The shower spray is so wonderful on my achy back and shoulders. Just like Evelyn, I find my eyes sliding shut before I rally and shake myself awake again. Drying off, I wrap myself in a towel and trudge back to my bedroom, where I pull on my nightshirt and collapse into bed. There are no dreams of crystal balls now. Just the dark, infinite tunnel of bottomless, exhausted sleep.

• • •

When I open my eyes, the light coming through the bedroom window is muted, dusky. I glance to my dresser, where the digital readout on my battery-powered clock tells me that I have ten minutes to get to the cafeteria for supper.

Instantly, I am up and shaking Maddie, who’s snoring on her top bunk. “We’re going to miss dinner,” I say as her eyelids flutter open.

In a second she is fully awake. “Oh, no, we’re not,” she insists, throwing off her blanket. “I’m not going to bed hungry two nights in a row.”

I’ve never seen her dress so fast. “Hurry,” she urges me as I tie my sneaker laces.

Before leaving the dorm, I go across to Evelyn’s bedroom to check that she hasn’t overslept. I knock loudly, but I get no answer.

“I asked Evelyn to wake us,” I complain. “I guess she went ahead.”

“She must have forgotten,” Maddie says.

“I suppose so,” I agree, trying not to be too annoyed. Everyone makes mistakes, I remind myself.

When we reach the cafeteria, Maddie and I get our food and sit down together. Rosie is with her sporty friends and doesn’t even glance at us.

“Rosie’s not sitting with us anymore,” I note as I lift a forkful of rigatoni with tomato sauce to my lips.

“Who cares?” says Maddie, who is completely involved in her macaroni and cheese.

“Do you see Evelyn?” I ask, scanning the cafeteria for her.

“Nuh-uh,” Maddie answers. She puts down her fork and cranes her neck around to see all the tables. “Strange,” she says.

“It is,” I agree. “Maybe she’s in the bathroom.” As we eat, I keep watching for Evelyn, but she never appears.

Emmanuelle approaches our table. “Madeleine Ballinger?” she checks, looking at Maddie. Maddie doesn’t have as many classes with Emmanuelle as I do.

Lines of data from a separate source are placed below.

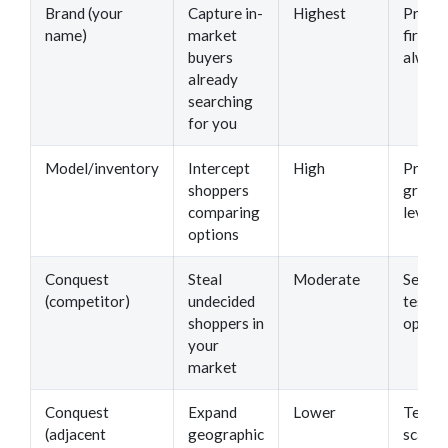
Brand (your
Capture in-
Highest
Protec
name)
market
first —
buyers
always
already
searching
for you
Model/inventory
Intercept
High
Prima
shoppers
growt
comparing
lever
options
Conquest
Steal
Moderate
Second
(competitor)
undecided
test a
shoppers in
optimi
your
market
Conquest
Expand
Lower
Tertia
(adjacent
geographic
scale 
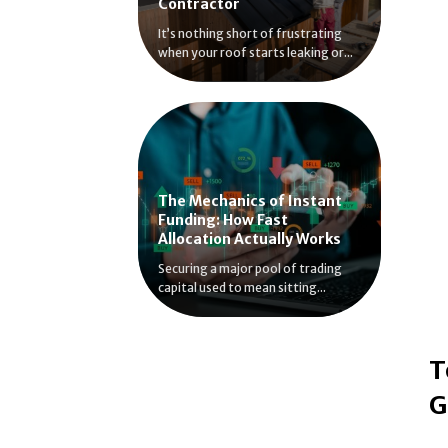
Contractor
It’s nothing short of frustrating
when your roof starts leaking or...
The Mechanics of Instant
Funding: How Fast
Allocation Actually Works
Securing a major pool of trading
capital used to mean sitting...
T
G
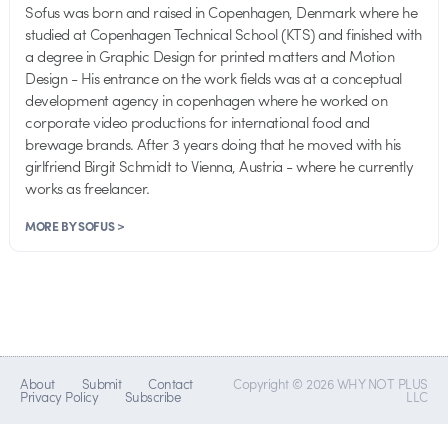
Sofus was born and raised in Copenhagen, Denmark where he
studied at Copenhagen Technical School (KTS) and finished with
a degree in Graphic Design for printed matters and Motion
Design - His entrance on the work fields was at a conceptual
development agency in copenhagen where he worked on
corporate video productions for international food and
brewage brands. After 3 years doing that he moved with his
girlfriend Birgit Schmidt to Vienna, Austria - where he currently
works as freelancer.
MORE BY SOFUS >
About
Submit
Contact
Copyright © 2026 WHY NOT PLUS
Privacy Policy
Subscribe
LLC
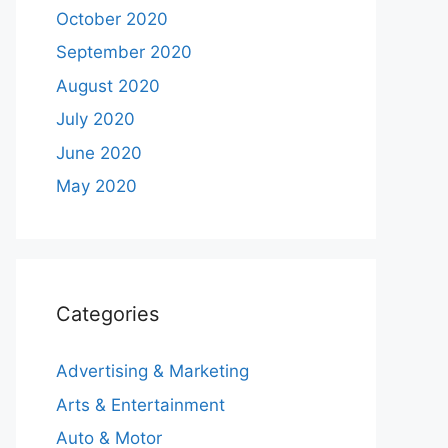
October 2020
September 2020
August 2020
July 2020
June 2020
May 2020
Categories
Advertising & Marketing
Arts & Entertainment
Auto & Motor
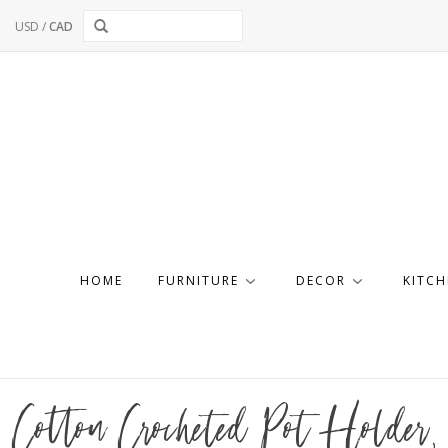
USD
/
CAD
HOME
FURNITURE
DECOR
KITCH
Cotton Crocheted Pot Holder, 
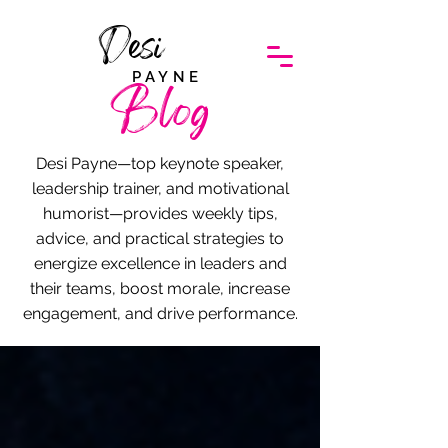
Desi
PAYNE
Blog
Desi Payne—top keynote speaker,
leadership trainer, and motivational
humorist—provides weekly tips,
advice, and practical strategies to
energize excellence in leaders and
their teams, boost morale, increase
engagement, and drive performance.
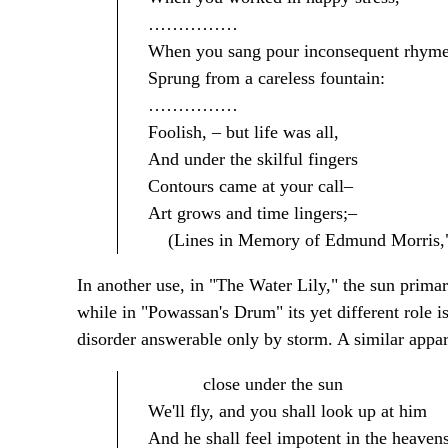
……………
When you sang pour inconsequent rhym
Sprung from a careless fountain:
……………
Foolish, – but life was all,
And under the skilful fingers
Contours came at your call–
Art grows and time lingers;–
(Lines in Memory of Edmund Morris," l
In another use, in "The Water Lily," the sun primari
while in "Powassan's Drum" its yet different role i
disorder answerable only by storm. A similar appa
close under the sun
We'll fly, and you shall look up at him
And he shall feel impotent in the heaven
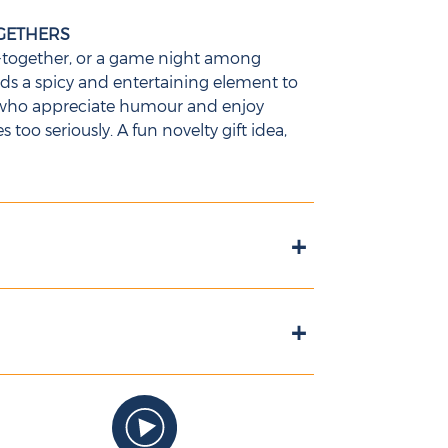
OGETHERS
et-together, or a game night among
adds a spicy and entertaining element to
ts who appreciate humour and enjoy
too seriously. A fun novelty gift idea,
+
+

I nudge Maddie’s leg under the table.

“Yes, that’s me,” Maddie says.

“And Louisa, Mrs. Brewster would like to see the two of you in her office after you’re finished eating.”

A knot forms in the pit of my stomach. “Do you know why?” I ask with an unexpected scratchiness in my voice. I suddenly feel sure Rosie has turned us in for our supposed misbehavior on the overnight.

Emmanuelle doesn’t answer my question. “Just finish your meals and go to the office,” she says.

Under the table, Maddie grabs my wrist nervously. I’m sure she’s had the same thought about Rosie.

“We’ll be right there,” I manage to tell Emmanuelle, although I’m so full of anxiety that I have to choke out the words.

“Yes, right away,” Maddie adds as she gets up and goes to return her tray. We weren’t really done eating, but we’re definitely not hungry anymore.